Behind the Cathedral is the Museum of the Opera di Santa Maria del Fiore, the museum of the workshop of the Cathderal, which houses a valuable collection of works of art from the Cathedral, the Baptistery and the Campanile (bell tower).

Another historic square is Piazza della Signoria. It has always been the headquarters of the political and civic life since the beginning of Florence. In the square there are other artistic and architectural works, such as the fourteenth-century Loggia dei Lanzi, the Fountain of Neptune and the Palazzo della Signoria, also called Palazzo Vecchio, one of the symbolic monuments of the city, in front of which are displayed some of the most famous statues in the city including a copy of Michelangelo’s David. The original Michelangelo’s David is protected from the use of time in the Accademia Gallery, one of the most important museums not only in Florence but in whole Italy.

Near Piazza della Signoria is the majestic Uffizi Gallery, the most visited Italian museum. It holds the distinction of being the first museum open in Europe thanks to the will of the Medici family, which even then gave people a chance to visit it, although initially only on specific request. The Uffizi Gallery houses works by Botticelli, Michelangelo, Leonardo da Vinci and many other great artists. Architectural element of particular importance and unique in the Uffizi Gallery is the Vasari Corridor, designed by Vasari in the mid-sixteenth century on demand of Cosimo de’Medici, who wanted to connect the structure of the seat of his government, Palazzo Vecchio, with Palazzo Pitti, his residence.
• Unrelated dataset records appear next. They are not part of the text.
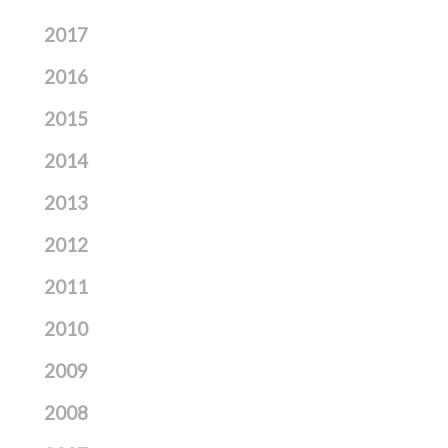
2017
2016
2015
2014
2013
2012
2011
2010
2009
2008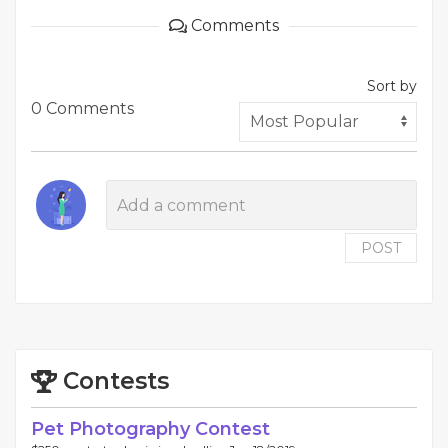
Comments
Sort by
0 Comments
POST
Contests
Pet Photography Contest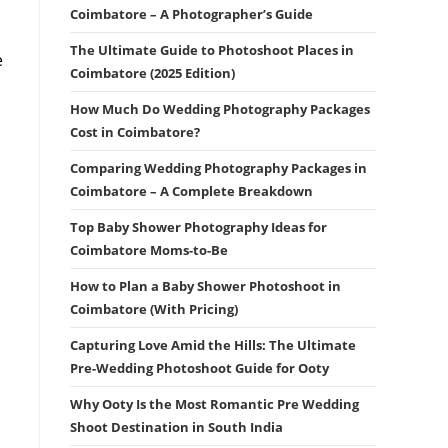
Coimbatore – A Photographer’s Guide
The Ultimate Guide to Photoshoot Places in
e
Coimbatore (2025 Edition)
How Much Do Wedding Photography Packages
Cost in Coimbatore?
Comparing Wedding Photography Packages in
Coimbatore – A Complete Breakdown
Top Baby Shower Photography Ideas for
Coimbatore Moms-to-Be
How to Plan a Baby Shower Photoshoot in
Coimbatore (With Pricing)
Capturing Love Amid the Hills: The Ultimate
Pre-Wedding Photoshoot Guide for Ooty
Why Ooty Is the Most Romantic Pre Wedding
Shoot Destination in South India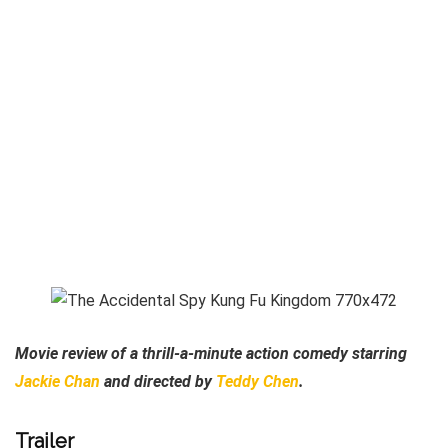
Movie review of a thrill-a-minute action comedy starring
Jackie Chan
and directed by
Teddy Chen
.
Trailer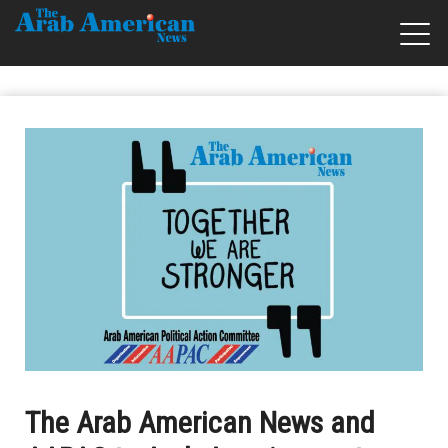
The Arab American News and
This work was intended to give the rulers of that time the ability to move between a building and the other without having to go through the city streets and avoiding exposure to any possible attack.

Between the two central squares – Duomo and Signoria – you can find other architectural treasures such as the Church of Orsanmichele and the thirteenth-century Palazzo del Bargello, now the National Museum, one of the most important in the world for the sculpture of the fifteenth and sixteenth centuries. Other architectural masterpiece to be seen is the sixteenth-century Loggia del Mercato Nuovo (new market), known as Loggia del Porcellino for the characteristic bronze statue of a wild boar. In the center of Florence is also the sumptuous Palazzo Strozzi, built between the end of the fifteenth century and the beginning of the sixteenth century, where today are hosted important exhibitions of paintings and artistic works of various kinds.

Another architectural masterpiece of the old town is the Basilica of Santa Croce, known for its frescoes by Giotto and tombs of many famous Italian artists, including Michelangelo, Galileo and Machiavelli.